15 projects tagged "git"
cvs-fast-export analyzes a collection of RCS files in a CVS repository (or outside of one) and, when possible, emits an equivalent history in the form of a fast-import stream. Not all possible histories can be rendered this way, and the program tries to emit useful warnings when it can't. The program can also produce a visualization of the resulting commit DAG in the DOT format handled by the graphviz suite.
owl2vcs is a set of tools designed to facilitate version control of OWL 2 ontologies using version control systems. It contains a commandline diff tool for OWL 2 ontologies integrated with Git and Mercurial. It detects axioms additions and removals, imports' additions and removals, ontology annotations' additions and removals, prefix additions, removals, modifications, and renames, ontology IRI and version IRI changes, and ontology format changes. It supports RDF/XML, OWL/XML, OWL Functional Syntax, Manchester OWL Syntax, and Turtle. It provides a changeset serializer and parser, two formats of changes, compact (like OWL Functional Syntax) and indented (the same, but more readable, using indents instead of parentheses), and four formats of IRIs: Simple, QName, Full, and Label.

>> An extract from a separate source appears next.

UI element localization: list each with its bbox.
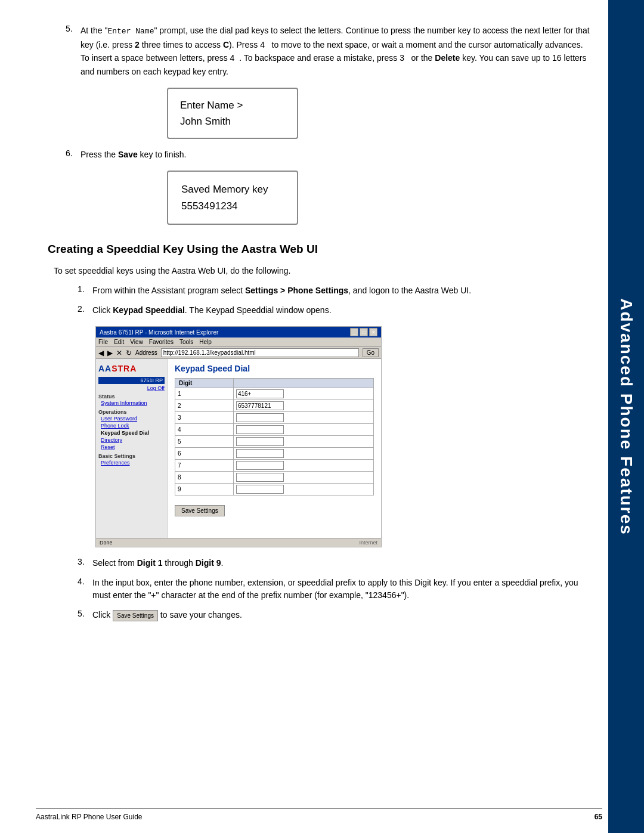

Submin provides a Web-based admin interface to your Subversion repositories. Its features include user/group management, path permission management, and the ability to create svn repositories. It uses htpasswd/svn authz for authentication, so it can use the same login information as apache2/svn (and trac). It works with FF3, IE7, Safari 3, Chrome, and Opera 9.
FishEye opens your source code repository to help you understand your code and keep tabs on the people who write it. It lets you view user activity, track code changes, and search and navigate through your repository from any Web browser. Nearly everything in your repository has its own URL, down to every single line of code for every revision. Files, branches, repositories, projects, and even people have their own activity stream. FishEye provides easy navigation, powerful search, historical reporting, configurable file annotation and diff views, changeset analysis, RSS feeds, and integration with JIRA, Crucible, Bamboo, Eclipse, and IntelliJ IDEA. FishEye works with Subversion, CVS, Perforce, Git or Mercurial.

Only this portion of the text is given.